Fluorescent Calcium Nanocluster-Driven Theranostic Nanoplatforms for Advanced Imaging and Therapy in Breast Tumor

Abstract

Biocompatible CaCO3 nanoclusters were prepared by using a simple biomineralization technique. Employing CaCO3 nanoclusters in breast cancer treatment provides an exciting avenue for theranostics, which merges precise imaging with individualized treatment plans. They were highly suitable for improving the efficacy and precision of breast cancer detection and therapy with minimal adverse effects due to their biocompatibility, controlled drug release, pH sensitivity, and adaptability. In our current study, we proposed a palbociclib (PBB)-loaded fluorescent calcium nanocluster-based redox-sensitive drug delivery system for efficient breast cancer imaging and therapy.
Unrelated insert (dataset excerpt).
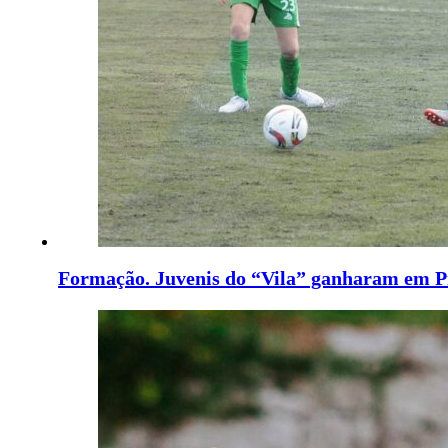
Formação. Juvenis do “Vila” ganharam em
The developed nanoparticles were analyzed for their morphology and various physicochemical properties. The particle sizes of the formulated FNC-PBB-CS-NPs (nonredox-sensitive) and FNC-PBB-CS-SS-NPs (redox-sensitive) nanoparticles were 150.2 ± 2.1 and 160.4 ± 1.4 nm, respectively. The zeta potential of nonredox-sensitive nanoparticles was measured to be +17.12 ± 1.34 mV, while the zeta potential of redox-sensitive nanoparticles was +14.32 ± 1.17 mV. The entrapment efficiencies of FNC-PBB-CS-NPs and FNC-PBB-CS-SS-NPs were determined to be 88.74 ± 2.34 and 89.26 ± 1.21%, respectively. FNC-PBB-CS-SS-NPs demonstrated quicker drug release at acidic pH compared to FNC-PBB-CS-NPs. The cytotoxicity assay conducted on MCF-7 and T-47D cells indicated that FNC-PBB-CS-NPs and FNC-PBB-CS-SS-NPs exhibited greater cytotoxicities than free PBB. Furthermore, the Hoechst/PI dual-staining experiment demonstrated the superior activity of FNC-PBB-CS-SS-NPs over FNC-PBB-CS-NPs and free PBB. Ultrasound/photoacoustic imaging revealed that FNC-PBB-CS-SS-NPs effectively reduced tumor size, hypoxic tumor regions, and tumor vascularity compared to FNC-PBB-CS-NPs and free PBB. Additionally, in vivo optical imaging showed that the FNC-PBB-CS-SS-NPs accumulated more specifically in tumors than the other formulations. © 2025 American Chemical Society.